Mit der nach erfolglosem Einspruchsverfahren erhobenen Klage machte die Klägerin geltend, dass ihre Kasse ordnungsgemäß geführt worden sei und dass die Bargeldverkehrsrechnungen unzutreffend seien, da sie die Darlehen und die Rücklagen aus dem Silbergeschäft nicht berücksichtigt hätten.

Die Klage hatte teilweise Erfolg:

  • Aufgrund der beim Gesellschafter durchgeführten Bargeldverkehrsrechnungen hat keine Schätzungsbefugnis bestanden.

  • Grundsätzlich ist eine Bargeldverkehrsrechnung zwar eine geeignete Verprobungsmethode, denn wenn ein Steuerpflichtiger höhere Barausgaben tätigt, als ihm aus bekannten und vorhandenen Mitteln möglich ist, muss er den Unterdeckungsbetrag aus anderen Quellen bezogen haben. Hieraus kann aber nicht zwangsläufig die Schlussfolgerung gezogen werden, dass eine Kapitalgesellschaft bei ungeklärten Vermögenszuwächsen ihres Gesellschafters nicht erfasste Betriebseinnahmen erzielt hat. Selbst wenn man unterstellt, dass die ungeklärten Vermögenszuwächse durch betriebliche Aktivitäten erzielt wurden, ist es ebenso gut möglich, dass der Gesellschafter die Einnahmen im Rahmen von Eigengeschäften erzielt hat und nicht im Namen und auf Rechnung der Gesellschaft. Aus dem Umstand, dass der Gesellschafter die Herkunft der bei ihm festgestellten ungeklärten Vermögenszuwächse nicht aufklärt, können keine nachteiligen Schlüsse für die Kapitalgesellschaft gezogen werden.

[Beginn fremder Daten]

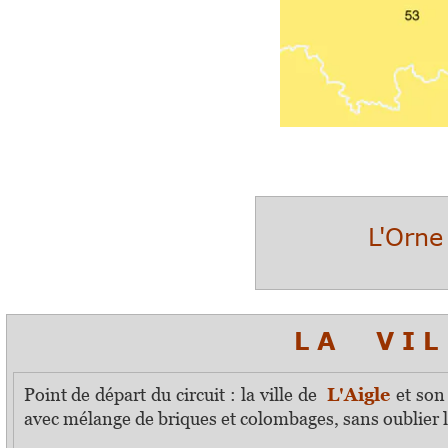
L'Orne
L A V I L L 
Point de départ du circuit : la ville de
L'Aigle
et son
avec mélange de briques et colombages, sans oublier l'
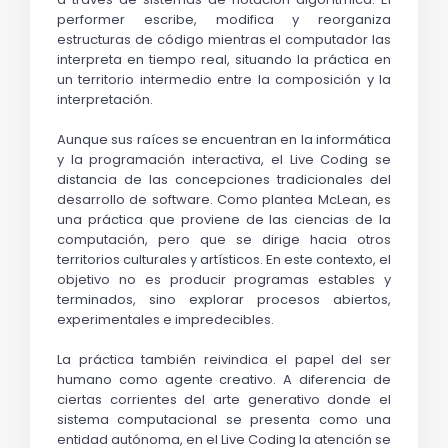
performer escribe, modifica y reorganiza 
estructuras de código mientras el computador las 
interpreta en tiempo real, situando la práctica en 
un territorio intermedio entre la composición y la 
interpretación.
Aunque sus raíces se encuentran en la informática 
y la programación interactiva, el Live Coding se 
distancia de las concepciones tradicionales del 
desarrollo de software. Como plantea McLean, es 
una práctica que proviene de las ciencias de la 
computación, pero que se dirige hacia otros 
territorios culturales y artísticos. En este contexto, el 
objetivo no es producir programas estables y 
terminados, sino explorar procesos abiertos, 
experimentales e impredecibles.
La práctica también reivindica el papel del ser 
humano como agente creativo. A diferencia de 
ciertas corrientes del arte generativo donde el 
sistema computacional se presenta como una 
entidad autónoma, en el
 Live Coding
 la atención se 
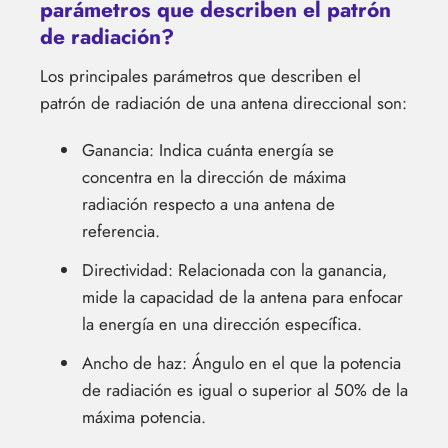
parámetros que describen el patrón
de radiación?
Los principales parámetros que describen el
patrón de radiación de una antena direccional son:
Ganancia: Indica cuánta energía se
concentra en la dirección de máxima
radiación respecto a una antena de
referencia.
Directividad: Relacionada con la ganancia,
mide la capacidad de la antena para enfocar
la energía en una dirección específica.
Ancho de haz: Ángulo en el que la potencia
de radiación es igual o superior al 50% de la
máxima potencia.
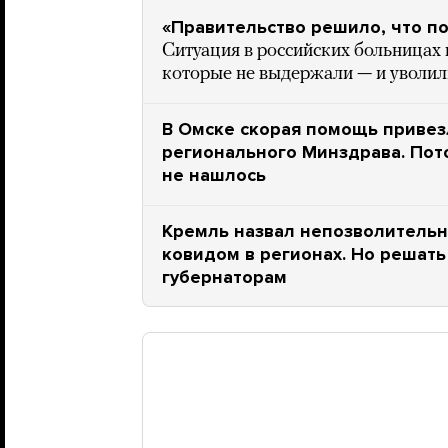
«Правительство решило, что п
Ситуация в российских больницах 
которые не выдержали — и уволил
В Омске скорая помощь привез
регионального Минздрава. Пото
не нашлось
Кремль назвал непозволительн
ковидом в регионах. Но решат
губернаторам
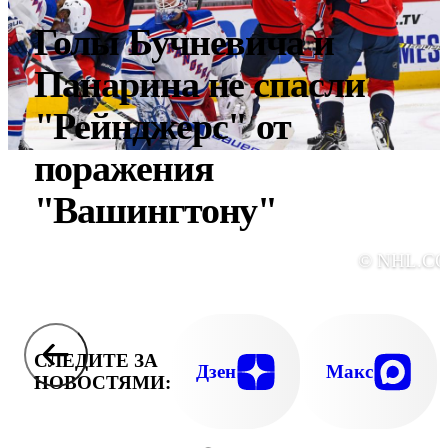
Голы Бучневича и
Панарина не спасли
"Рейнджерс" от
поражения
"Вашингтону"
© NHL.C
СЛЕДИТЕ ЗА
Дзен
Макс
НОВОСТЯМИ:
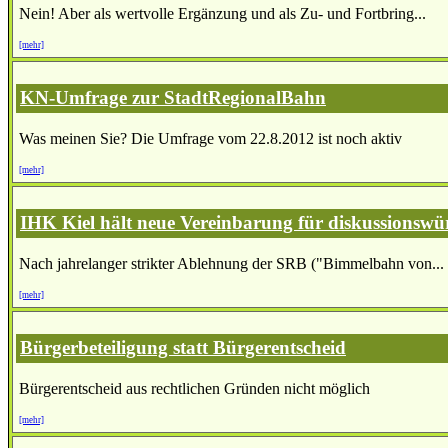
Nein! Aber als wertvolle Ergänzung und als Zu- und Fortbring...
[mehr]
KN-Umfrage zur StadtRegionalBahn
Was meinen Sie? Die Umfrage vom 22.8.2012 ist noch aktiv
[mehr]
IHK Kiel hält neue Vereinbarung für diskussionswü
Nach jahrelanger strikter Ablehnung der SRB ("Bimmelbahn von...
[mehr]
Bürgerbeteiligung statt Bürgerentscheid
Bürgerentscheid aus rechtlichen Gründen nicht möglich
[mehr]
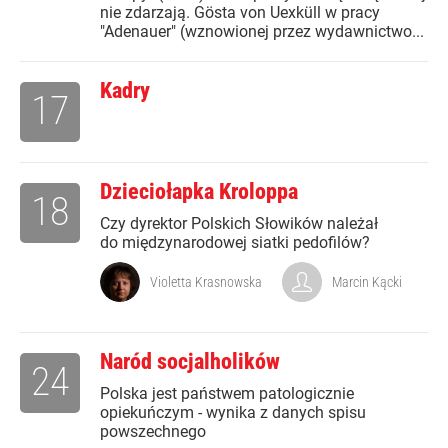
nie zdarzają. Gösta von Uexküll w pracy
"Adenauer" (wznowionej przez wydawnictwo...
Kadry
17
Dzieciołapka Kroloppa
18
Czy dyrektor Polskich Słowików należał
do międzynarodowej siatki pedofilów?
Violetta Krasnowska
Marcin Kącki
Naród socjalholików
24
Polska jest państwem patologicznie
opiekuńczym - wynika z danych spisu
powszechnego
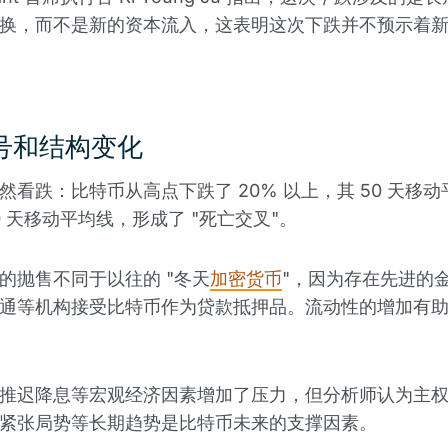
换，而不是新的资本流入，这表明这次下跌并不预示着
号和结构变化
然看跌：比特币从高点下跌了 20% 以上，其 50 天移
0 天移动平均线，形成了 "死亡交叉"。
的抛售不同于以往的 "冬天
加密货币
"，因为存在先进的
通等机构接受比特币作为贷款抵押品。流动性的增加有
推迟降息等宏观经济因素增加了压力，但分析师认为主
紧张局势等长期趋势是比特币未来的支撑因素。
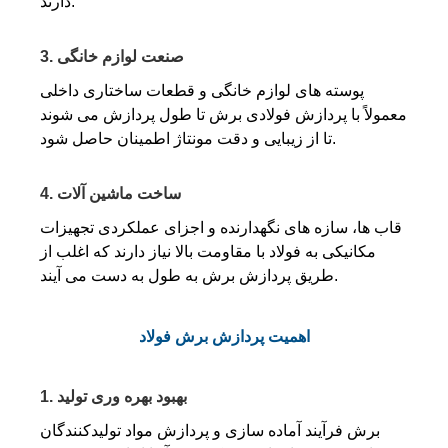
دارند.
3. صنعت لوازم خانگی
پوسته های لوازم خانگی و قطعات ساختاری داخلی
معمولاً با پردازش فولادی برش تا طول پردازش می شوند
تا از زیبایی و دقت مونتاژ اطمینان حاصل شود.
4. ساخت ماشین آلات
قاب ها، سازه های نگهدارنده و اجزای عملکردی تجهیزات
مکانیکی به فولاد با مقاومت بالا نیاز دارند که اغلب از
طریق پردازش برش به طول به دست می آیند.
اهمیت پردازش برش فولاد
1. بهبود بهره وری تولید
برش فرآیند آماده سازی و پردازش مواد تولیدکنندگان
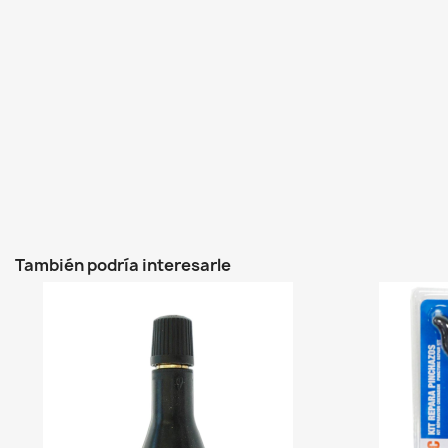
También podría interesarle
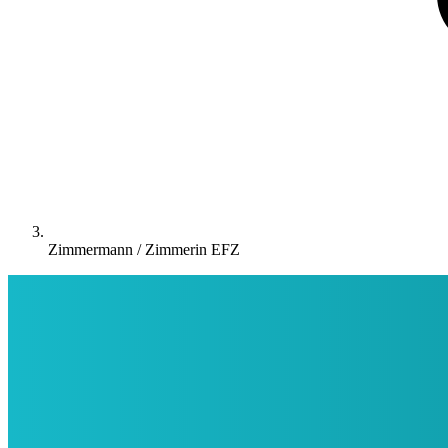
Zimmermann / Zimmerin EFZ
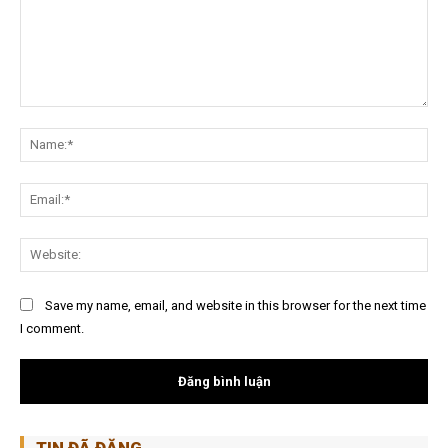
Nội
dung:
Na
Ema
Web
Save my name, email, and website in this browser for the next time
I comment.
TIN ĐÃ ĐĂNG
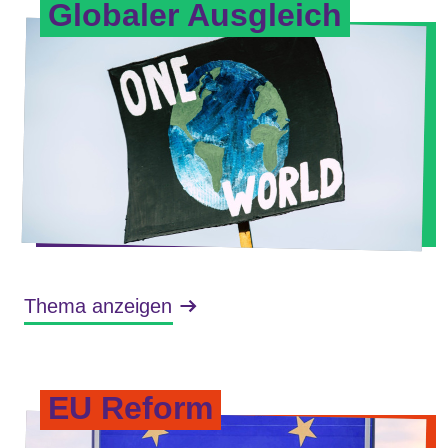
Globaler Ausgleich
Thema anzeigen
EU Reform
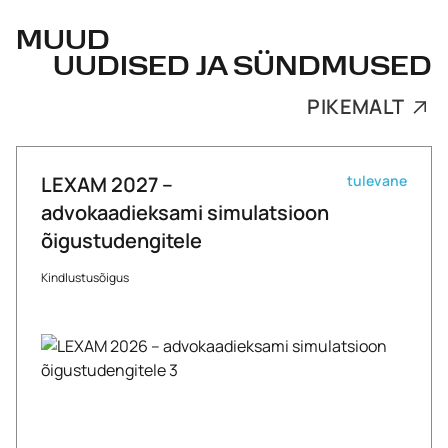
MUUD
UUDISED JA SÜNDMUSED
PIKEMALT
LEXAM 2027 –
tulevane
advokaadieksami simulatsioon
õigustudengitele
Kindlustusõigus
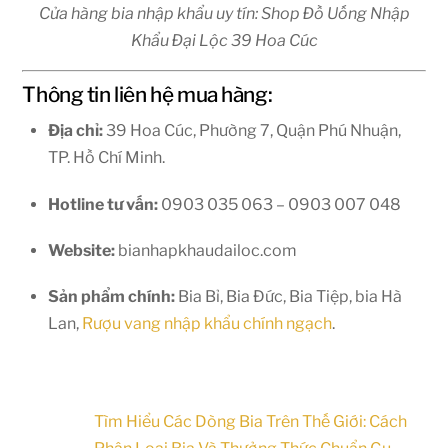
Cửa hàng bia nhập khẩu uy tín: Shop Đồ Uống Nhập
Khẩu Đại Lộc 39 Hoa Cúc
Thông tin liên hệ mua hàng:
Địa chỉ:
39 Hoa Cúc, Phường 7, Quận Phú Nhuận,
TP. Hồ Chí Minh.
Hotline tư vấn:
0903 035 063 – 0903 007 048
Website:
bianhapkhaudailoc.com
Sản phẩm chính:
Bia Bỉ, Bia Đức, Bia Tiệp, bia Hà
Lan,
Rượu vang nhập khẩu chính ngạch
.
Tìm Hiểu Các Dòng Bia Trên Thế Giới: Cách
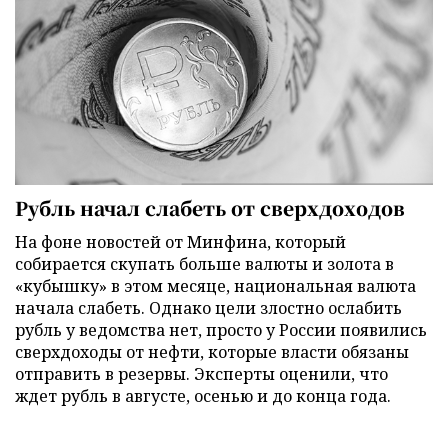
Рубль начал слабеть от сверхдоходов
На фоне новостей от Минфина, который
собирается скупать больше валюты и золота в
«кубышку» в этом месяце, национальная валюта
начала слабеть. Однако цели злостно ослабить
рубль у ведомства нет, просто у России появились
сверхдоходы от нефти, которые власти обязаны
отправить в резервы. Эксперты оценили, что
ждет рубль в августе, осенью и до конца года.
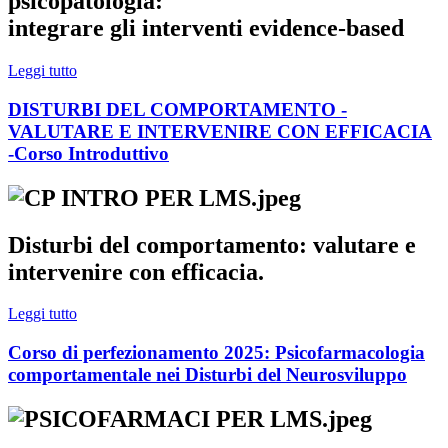
psicopatologia:
integrare gli interventi evidence-based
Leggi tutto
DISTURBI DEL COMPORTAMENTO -
VALUTARE E INTERVENIRE CON EFFICACIA
-Corso Introduttivo
Disturbi del comportamento: valutare e
intervenire con efficacia.
Leggi tutto
Corso di perfezionamento 2025: Psicofarmacologia
comportamentale nei Disturbi del Neurosviluppo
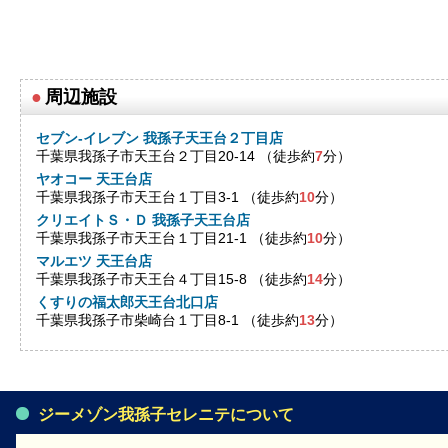
●
周辺施設
セブン-イレブン 我孫子天王台２丁目店
千葉県我孫子市天王台２丁目20-14 （徒歩約
7
分）
ヤオコー 天王台店
千葉県我孫子市天王台１丁目3-1 （徒歩約
10
分）
クリエイトＳ・Ｄ 我孫子天王台店
千葉県我孫子市天王台１丁目21-1 （徒歩約
10
分）
マルエツ 天王台店
千葉県我孫子市天王台４丁目15-8 （徒歩約
14
分）
くすりの福太郎天王台北口店
千葉県我孫子市柴崎台１丁目8-1 （徒歩約
13
分）
ジーメゾン我孫子セレニテについて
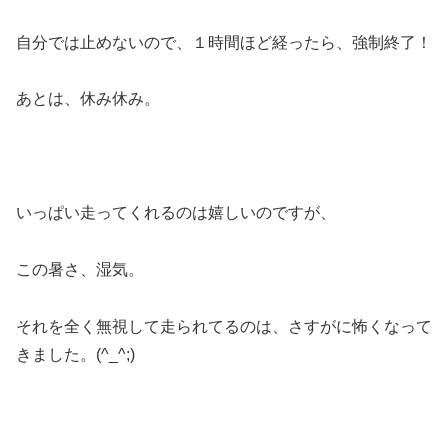
自分では止めないので、１時間ほど経ったら、強制終了！
あとは、休み休み。
いっぱい走ってくれるのは嬉しいのですが、
この暑さ、湿気。
それを全く無視して走られてるのは、さすがに怖くなって
きました。(^_^;)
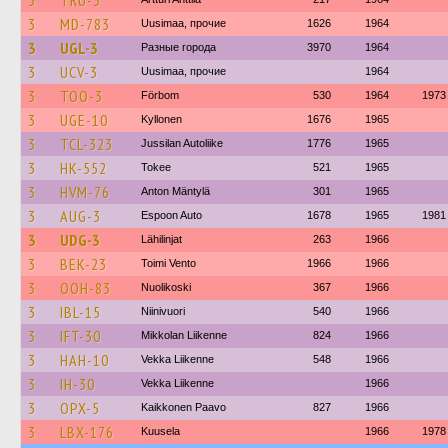
3
TRU-3
3
MD-783
Uusimaa, прочие
1626
1964
3
UGL-3
Разные города
3970
1964
3
UCV-3
Uusimaa, прочие
1964
3
TOO-3
Förbom
530
1964
1973
3
UGE-10
Kyllonen
1676
1965
3
TCL-323
Jussilan Autoliike
1776
1965
3
HK-552
Tokee
521
1965
3
HVM-76
Anton Mäntylä
301
1965
3
AUG-3
Espoon Auto
1678
1965
1981
3
UDG-3
Lähilinjat
263
1966
3
BEK-23
Toimi Vento
1966
1966
3
OOH-83
Nuolikoski
367
1966
3
IBL-15
Niinivuori
540
1966
3
IFT-30
Mikkolan Liikenne
824
1966
3
HAH-10
Vekka Liikenne
548
1966
3
IH-30
Vekka Liikenne
1966
3
OPX-5
Kaikkonen Paavo
827
1966
3
LBX-176
Kuusela
1966
1978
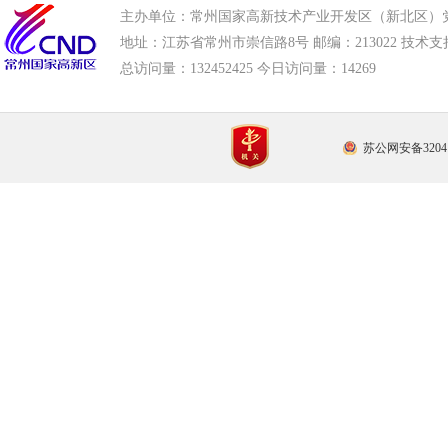
主办单位：常州国家高新技术产业开发区（新北区）
地址：江苏省常州市崇信路8号 邮编：213022 技术支持电话
总访问量：
132452425 今日访问量：
14269
苏公网安备32041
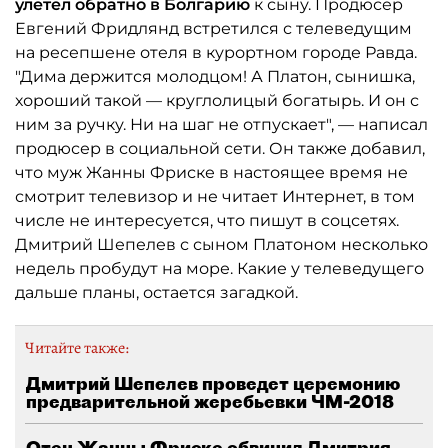
улетел обратно в Болгарию
к сыну. Продюсер
Евгений Фридлянд встретился с телеведущим
на ресепшене отеля в курортном городе Равда.
"Дима держится молодцом! А Платон, сынишка,
хороший такой — круглолицый богатырь. И он с
ним за ручку. Ни на шаг не отпускает", — написал
продюсер в социальной сети. Он также добавил,
что муж Жанны Фриске в настоящее время не
смотрит телевизор и не читает Интернет, в том
числе не интересуется, что пишут в соцсетях.
Дмитрий Шепелев с сыном Платоном несколько
недель пробудут на море. Какие у телеведущего
дальше планы, остается загадкой.
Читайте также:
Дмитрий Шепелев проведет церемонию
предварительной жеребьевки ЧМ-2018
Отец Жанны Фриске обвинил Дмитрия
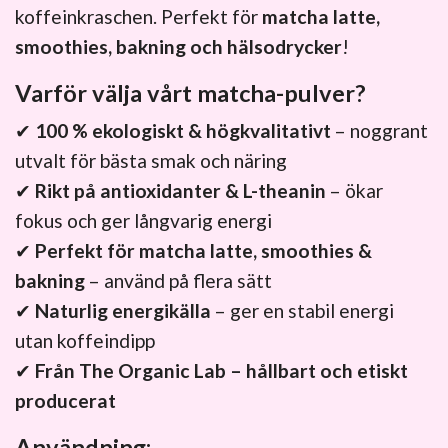
koffeinkraschen. Perfekt för
matcha latte,
smoothies, bakning och hälsodrycker
!
Varför välja vårt matcha-pulver?
✔
100 % ekologiskt & högkvalitativt
– noggrant
utvalt för bästa smak och näring
✔
Rikt på antioxidanter & L-theanin
– ökar
fokus och ger långvarig energi
✔
Perfekt för matcha latte, smoothies &
bakning
– använd på flera sätt
✔
Naturlig energikälla
– ger en stabil energi
utan koffeindipp
✔
Från The Organic Lab – hållbart och etiskt
producerat
Användning:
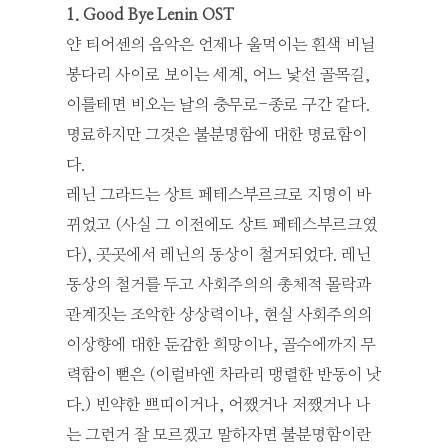
1. Good Bye Lenin OST
얀 티어센의 음악은 언제나 울먹이는 흰색 비닐
봉다리 사이로 보이는 세계, 어느 낯선 골목길,
이를테면 비오는 날의 충무로-종로 구간 같다.
명료하지만 그것은 불분명함에 대한 명료함이
다.
레닌 그라드는 상트 페테스부르크로 지명이 바
뀌었고 (사실 그 이전에도 상트 페테스부르크였
다), 곳곳에서 레닌의 동상이 철거되었다. 레닌
동상의 철거를 두고 사회주의의 총체적 몰락과
관계짓는 조악한 상상력이나, 현실 사회주의의
이상향에 대한 둔감한 희망이나, 골수에까지 무
력함이 뻗은 (이럴바엔 차라리 맹렬한 반동이 낫
다.) 빈약한 쁘띠이거나, 어쨌거나 저쨌거나 나
는 그런거 잘 모르겠고 말하자면 불분명함이란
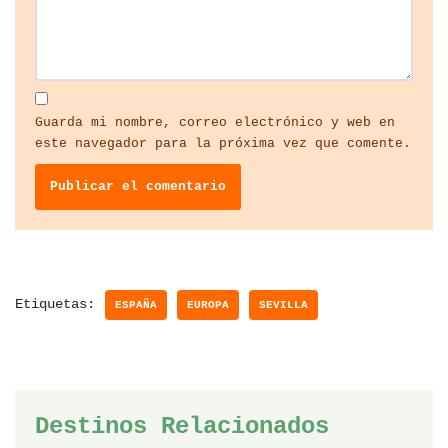
Guarda mi nombre, correo electrónico y web en
este navegador para la próxima vez que comente.
Etiquetas:
ESPAÑA
EUROPA
SEVILLA
Destinos Relacionados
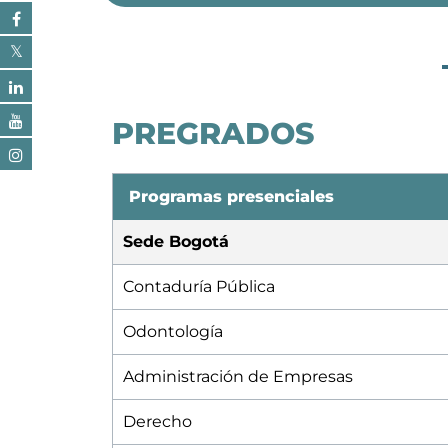
PREGRADOS
Programas presenciales
Sede Bogotá
Contaduría Pública
Odontología
Administración de Empresas
Derecho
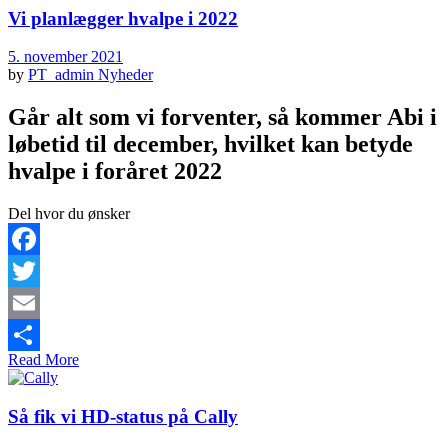
Vi planlægger hvalpe i 2022
5. november 2021
by
PT_admin
Nyheder
Går alt som vi forventer, så kommer Abi i
løbetid til december, hvilket kan betyde
hvalpe i foråret 2022
Del hvor du ønsker
Facebook
Twitter
Email
Read More
Share
Så fik vi HD-status på Cally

  • Im Streitfall erscheint es nicht ausgeschlossen, dass der Gesellschafter selbst „schwarze“ Einkünfte aus von ihm getätigten anderweitigen Geschäften erzielt hat. Dies gilt insbesondere vor dem Hintergrund, dass er nach eigenem Vorbringen in früherer Zeit nicht versteuerte Silbergeschäfte getätigt hat. Auch aus der durch die verdeckten Einlagen hergestellten Verbindung zur Klägerin kann nicht gefolgert werden, dass diese selbst weitere Betriebseinnahmen erzielt hat.

  • Dem Grunde nach hat aber eine Schätzungsbefugnis wegen der nicht ordnungsgemäßen Kassenführung bestanden, da die Klägerin für ihre offene Ladenkasse weder ordnungsgemäße Kassenberichte erstellt noch ein ordnungsgemäßes Kassenbuch geführt hat. Das FG Münster hat die Hinzuschätzungen allerdings auf einen (Un-)Sicherheitszuschlag i. H. von 1,5 % der von der Klägerin getätigten Gesamtumsätze, nicht nur der Barumsätze, begrenzt. Dies folgt aus den erheblichen Kassenführungsmängeln und der hohen Anfälligkeit der Art der Kassenführung für Schwarzeinnahmen. Die Ergebnisse der Bargeldverkehrsrechnungen sind dagegen nicht in die Berechnung der Hinzuschätzungen einzubeziehen.

Hinweis:

Die Revision wurde zugelassen. Der Volltext der Entscheidung ist auf der Homepage des FG Münster veröffentlicht.